Un camarero rondaba cerca, inseguro de si acercarse a ellos.

Para informarles que era un café de autoservicio.

Pero el aire estaba tan tenso a su alrededor que se dio por vencido y retrocedió.

Alaric tenía todas las razones para atacar, para desarraigar a Damien y acabar con todo de una vez por todas.

Pero eso no ayudaría a Aveline.

Ella necesitaba desahogarse, superar al hombre en quien confiaba y con quien soñaba un futuro.

Si él lo hacía por ella, ella se quedaría solo con dolor y preguntas.

Ella tenía que destrozar a Damien por sí misma.

Enrique, por otro lado, era diferente.

Preferiría ponerse en la tabla de cortar antes que ver a Aveline sufrir otro golpe.

Alaric no esperaba menos de Enrique.

Así que no estaba allí para responder a la pregunta de Enrique.

Tal vez para suavizar la tensión.

—Ray…

—hizo una pausa, conteniendo la palabra en su lengua.

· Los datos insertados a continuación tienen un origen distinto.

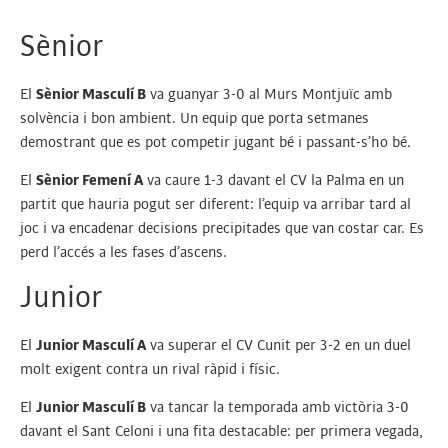
Sènior
El
Sènior Masculí B
va guanyar 3-0 al Murs Montjuïc amb
solvència i bon ambient. Un equip que porta setmanes
demostrant que es pot competir jugant bé i passant-s’ho bé.
El
Sènior Femení A
va caure 1-3 davant el CV la Palma en un
partit que hauria pogut ser diferent: l’equip va arribar tard al
joc i va encadenar decisions precipitades que van costar car. Es
perd l’accés a les fases d’ascens.
Junior
El
Junior Masculí A
va superar el CV Cunit per 3-2 en un duel
molt exigent contra un rival ràpid i físic.
El
Junior Masculí B
va tancar la temporada amb victòria 3-0
davant el Sant Celoni i una fita destacable: per primera vegada,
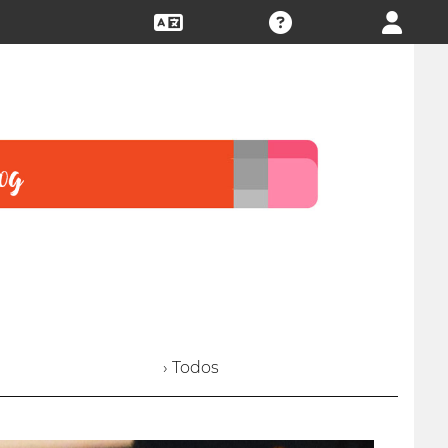
› Todos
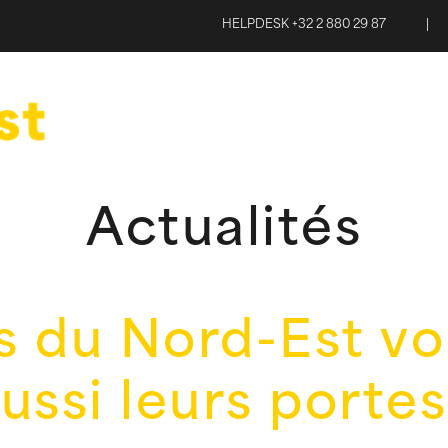
HELPDESK +32 2 880 29 87
|
Actualités
s du Nord-Est v
ussi leurs portes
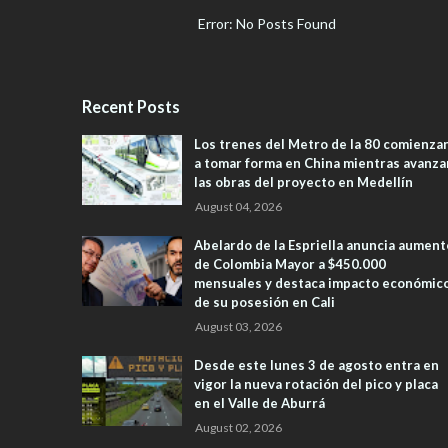
Error: No Posts Found
Recent Posts
Los trenes del Metro de la 80 comienza
a tomar forma en China mientras avanza
las obras del proyecto en Medellín
August 04, 2026
Abelardo de la Espriella anuncia aument
de Colombia Mayor a $450.000
mensuales y destaca impacto económic
de su posesión en Cali
August 03, 2026
Desde este lunes 3 de agosto entra en
vigor la nueva rotación del pico y placa
en el Valle de Aburrá
August 02, 2026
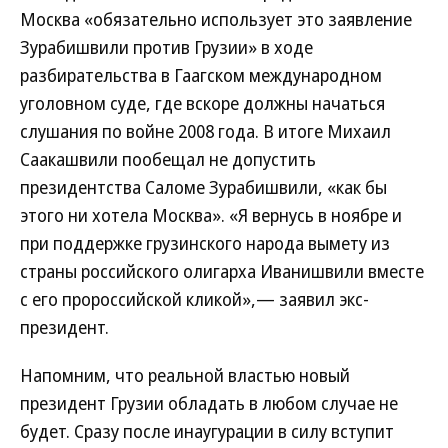
Москва «обязательно использует это заявление
Зурабишвили против Грузии» в ходе
разбирательства в Гаагском международном
уголовном суде, где вскоре должны начаться
слушания по войне 2008 года. В итоге Михаил
Саакашвили пообещал не допустить
президентства Саломе Зурабишвили, «как бы
этого ни хотела Москва». «Я вернусь в ноябре и
при поддержке грузинского народа вымету из
страны российского олигарха Иванишвили вместе
с его пророссийской кликой»,— заявил экс-
президент.
Напомним, что реальной властью новый
президент Грузии обладать в любом случае не
будет. Сразу после инаугурации в силу вступит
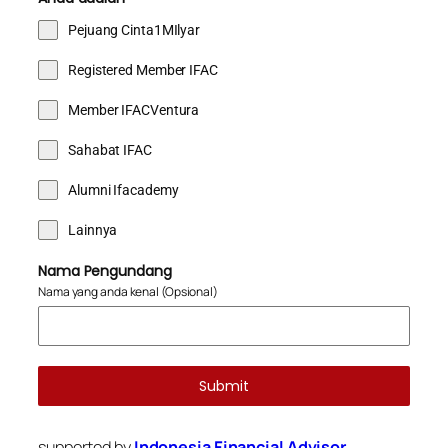
Pejuang Cinta1MIlyar
Registered Member IFAC
Member IFACVentura
Sahabat IFAC
Alumni Ifacademy
Lainnya
Nama Pengundang
Nama yang anda kenal (Opsional)
Submit
supported by
Indonesia Financial Advisor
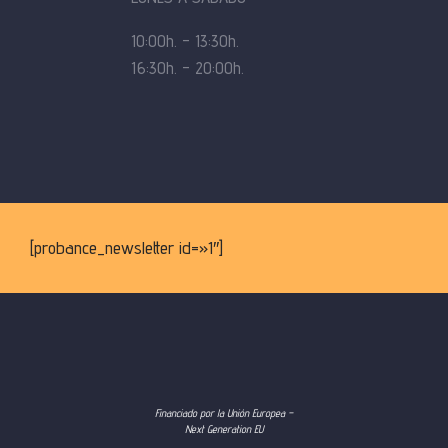
10:00h. – 13:30h.
16:30h. – 20:00h.
[probance_newsletter id=»1″]
Financiado por la Unión Europea –
Next Generation EU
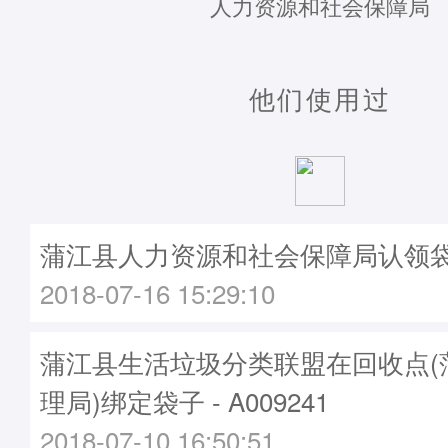
人力资源和社会保障局
他们使用过
蒲江县人力资源和社会保障局认领
2018-07-16 15:29:10
蒲江县生活垃圾分类联盟在回收点(
理局)绑定袋子 - A009241
2018-07-10 16:50:51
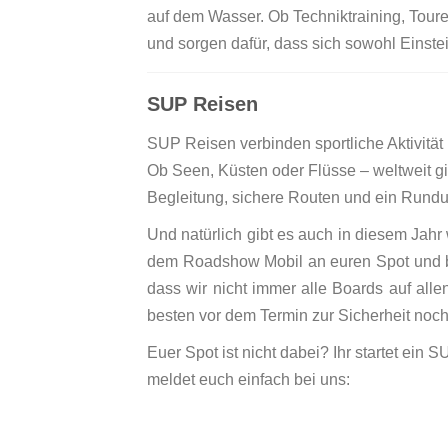
auf dem Wasser. Ob Techniktraining, Toure
und sorgen dafür, dass sich sowohl Einste
SUP Reisen
SUP Reisen verbinden sportliche Aktivitä
Ob Seen, Küsten oder Flüsse – weltweit gi
Begleitung, sichere Routen und ein Rundu
Und natürlich gibt es auch in diesem Jahr
dem Roadshow Mobil an euren Spot und brin
dass wir nicht immer alle Boards auf alle
besten vor dem Termin zur Sicherheit noch
Euer Spot ist nicht dabei? Ihr startet ein
meldet euch einfach bei uns:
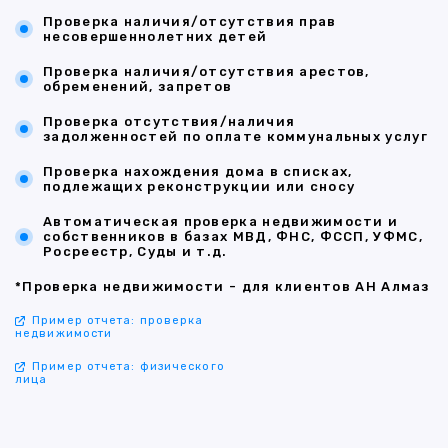
Проверка наличия/отсутствия прав
несовершеннолетних детей
Проверка наличия/отсутствия арестов,
обременений, запретов
Проверка отсутствия/наличия
задолженностей по оплате коммунальных услуг
Проверка нахождения дома в списках,
подлежащих реконструкции или сносу
Автоматическая проверка недвижимости и
собственников в базах МВД, ФНС, ФССП, УФМС,
Росреестр, Суды и т.д.
*Проверка недвижимости - для клиентов АН Алмаз
Пример отчета: проверка
недвижимости
Пример отчета: физического
лица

Aún no había secuestrado a Aveline.

Así que, no había necesidad de ser estrangulado por su padre todavía.

—Ella vino a mí —dijo simplemente—.

Tu hija me visitó.

Aunque él había sido quien preparó el terreno, fue Aveline quien dio el paso adelante, entró en la guarida e hizo el primer movimiento.

—Me reveló el plan de Damien contra mí.

A cambio, pidió ayuda.

La mandíbula de Enrique se tensó.

Bajo la mesa, sus puños se cerraron.

Su hija había entrado en territorio enemigo y de alguna manera había dado vuelta la mesa.

No estaba seguro si estaba orgulloso o simplemente desconsolado.

—Presidente Laurent, no necesita pagarme para protegerla.

Ahora, es mi responsabilidad.

Podría haber dicho que ella es su responsabilidad, pero no lo hizo.

El sutil recordatorio de que incluso él había contactado a Alaric una vez para su protección no pasó desapercibido para Enrique.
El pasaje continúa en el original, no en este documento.